*** Dataset excerpts
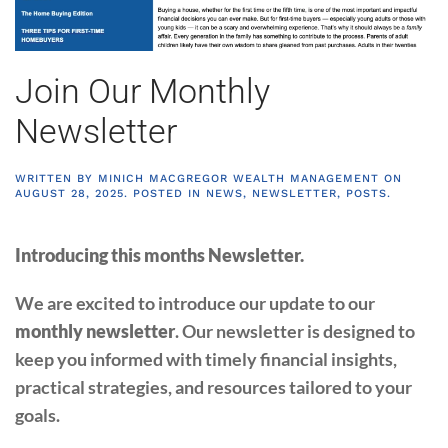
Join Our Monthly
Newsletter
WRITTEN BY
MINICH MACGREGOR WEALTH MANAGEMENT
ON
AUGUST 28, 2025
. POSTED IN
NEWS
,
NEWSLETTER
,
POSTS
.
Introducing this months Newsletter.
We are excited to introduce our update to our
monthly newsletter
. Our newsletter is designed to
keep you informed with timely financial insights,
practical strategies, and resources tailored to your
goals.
******
*** Dataset excerpts
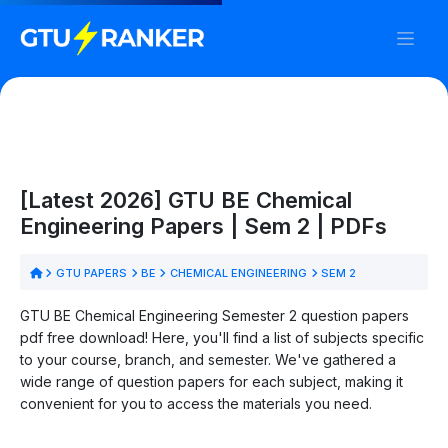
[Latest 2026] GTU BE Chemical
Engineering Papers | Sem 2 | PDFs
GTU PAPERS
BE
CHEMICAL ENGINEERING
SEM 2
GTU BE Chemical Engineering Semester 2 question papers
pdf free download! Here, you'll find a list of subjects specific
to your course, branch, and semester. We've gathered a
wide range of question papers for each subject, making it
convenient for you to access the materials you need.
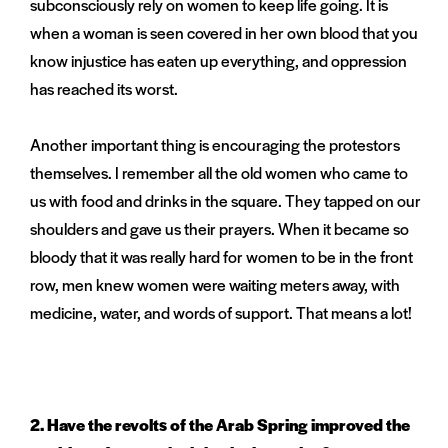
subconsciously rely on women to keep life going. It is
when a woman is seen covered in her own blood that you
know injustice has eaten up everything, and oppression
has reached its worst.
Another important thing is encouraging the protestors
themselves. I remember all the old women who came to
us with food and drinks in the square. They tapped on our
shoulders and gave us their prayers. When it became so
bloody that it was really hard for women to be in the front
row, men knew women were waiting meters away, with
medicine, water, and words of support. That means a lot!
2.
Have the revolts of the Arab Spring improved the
******
*** Dataset excerpts
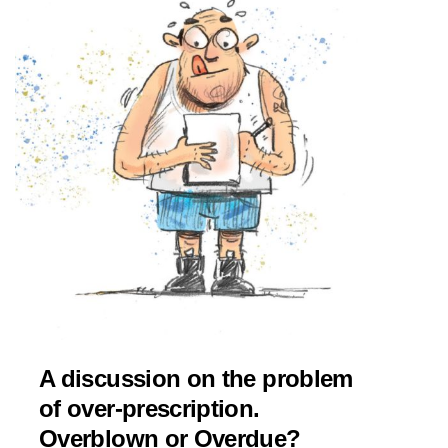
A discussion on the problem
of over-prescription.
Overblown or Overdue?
******
● What is expected: Print exactly the lines above, between the one holding "has reached its worst." and the one holding "Have the revolts", inclusive, and nothing besides.

● Task response:
has reached its worst.
Another important thing is encouraging the protestors
themselves. I remember all the old women who came to
us with food and drinks in the square. They tapped on our
shoulders and gave us their prayers. When it became so
bloody that it was really hard for women to be in the front
row, men knew women were waiting meters away, with
medicine, water, and words of support. That means a lot!
2.
Have the revolts of the Arab Spring improved the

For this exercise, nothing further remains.